Turkish President Recep Tayyip Erdogan is in Moscow to discuss the two countries' roles in the Syria conflict. They are increasingly cooperating in the complex Middle Eastern war.
Russia partially lifted an import ban on Turkish agricultural goods ahead of a meeting between Presidents Vladimir Putin and Recep Tayyip Erdogan in the Kremlin on Friday.
"We are actively working to solve the most acute crises, first of all in Syria," Putin said as he greeted Erdogan at the start of the talks. "I'm very pleased to note, and few seemed to expect it, that our military and special services have established such efficient and close contact."
The Kremlin said it expected the Syria conflict and improvement in business ties to feature prominently in the discussions.
"The leaders will discuss the entire scope of Russian-Turkish relations with a focus on the further restoration of mutually beneficial trade and economic ties," particularly collaboration on the Turkish Stream gas pipeline and the Akkuyu Nuclear Power Plant, the Kremlin said.
Russia said it would accept imports of Turkish onions, cauliflower and broccoli but it would maintain a ban on one of Turkey's most important agricultural exports: tomatoes.

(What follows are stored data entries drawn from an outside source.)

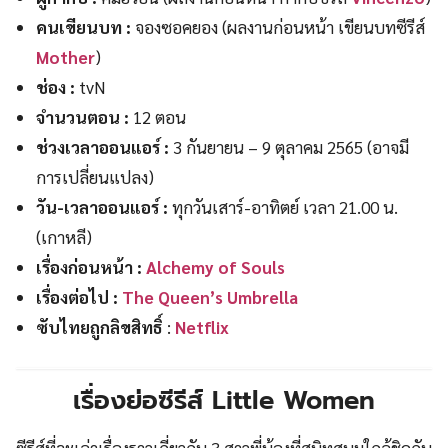
คนเขียนบท :
จองซอคยอง (ผลงานก่อนหน้า เขียนบทซีรีส์
Mother
)
ช่อง :
tvN
จำนวนตอน :
12 ตอน
ช่วงเวลาออนแอร์ :
3 กันยายน – 9 ตุลาคม 2565 (อาจมี
การเปลี่ยนแปลง)
วัน-เวลาออนแอร์ :
ทุกวันเสาร์-อาทิตย์ เวลา 21.00 น.
(เกาหลี)
เรื่องก่อนหน้า :
Alchemy of Souls
เรื่องต่อไป :
The Queen’s Umbrella
ซับไทยถูกลิขสิทธิ์
:
Netflix
เรื่องย่อ
ซีรีส์ Little Women
ซีรีส์ที่จะเล่าเรื่องราวเกี่ยวกับ 3 สาวพี่น้องที่สนิทสนมใกล้ชิดกัน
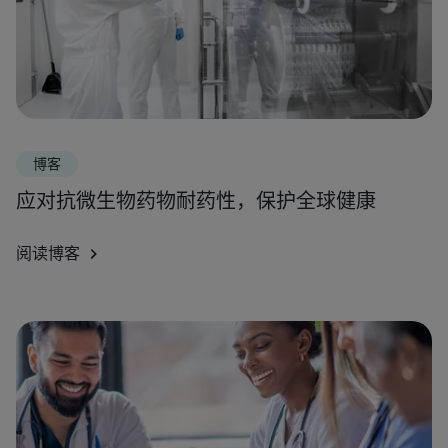
博客
应对抗微生物药物耐药性，保护全球健康
阅读博客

Russia imposed the ban in early 2015 after a Turkish fighter jet shot down a Russian warplane on the Turkish-Syrian border.

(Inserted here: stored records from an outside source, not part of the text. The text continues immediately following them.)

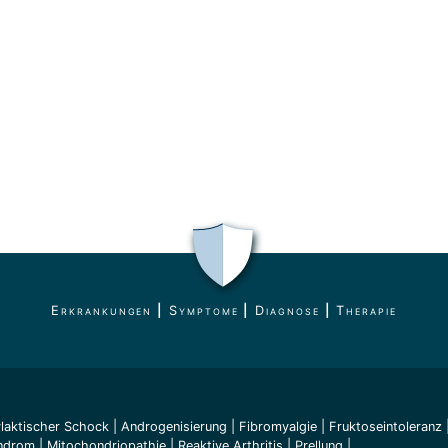
Erkrankungen
|
Symptome
|
Diagnose
|
Therapie
laktischer Schock
|
Androgenisierung
|
Fibromyalgie
|
Fruktoseintoleranz
ndrom
|
Mitochondriopathie
|
Reaktive Arthritis
|
Prellung
|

The two countries brokered a cease-fire in Syria in December that helped reduce the scale of fighting between forces loyal to Syrian President Bashar al-Assad and the opposition. The two also co-sponsored several rounds of talks this year between al-Assad's government and its opponents. Another round is set for next week.

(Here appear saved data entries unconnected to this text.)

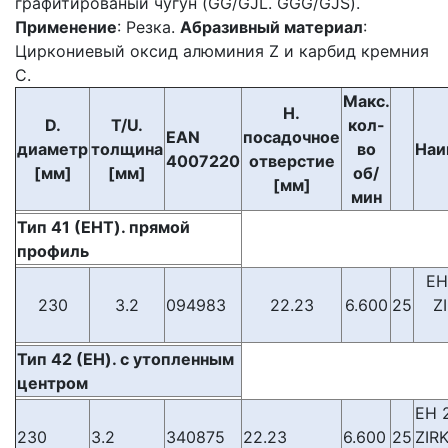
графитированый чугун (GG/GJL. GGG/GJS).
Применение
: Резка.
Абразивный материал
:
Циркониевый оксид алюминия Z и карбид кремния
C.
Макс.
H.
D.
T/U.
кол-
EAN
посадочное
диаметр
толщина
во
Наи
4007220
отверстие
[мм]
[мм]
об/
[мм]
мин
Тип 41 (EHT). прямой
профиль
EH
230
3.2
094983
22.23
6.600
25
Z
Тип 42 (EH). с утопленны
м
центром
EH 
230
3.2
340875
22.23
6.600
25
ZIR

Russia and Turkey also started coordinating their operations against the so-called "Islamic State" in Syria. A Russian air raid last month accidentally killed three Turkish soldiers, but the incident did not derail the military coordination.
Putin met Israeli leader Benjamin Netanyahu and German Foreign Minister Sigmar Gabriel on Thursday to discuss Syria and efforts to fight international terrorism.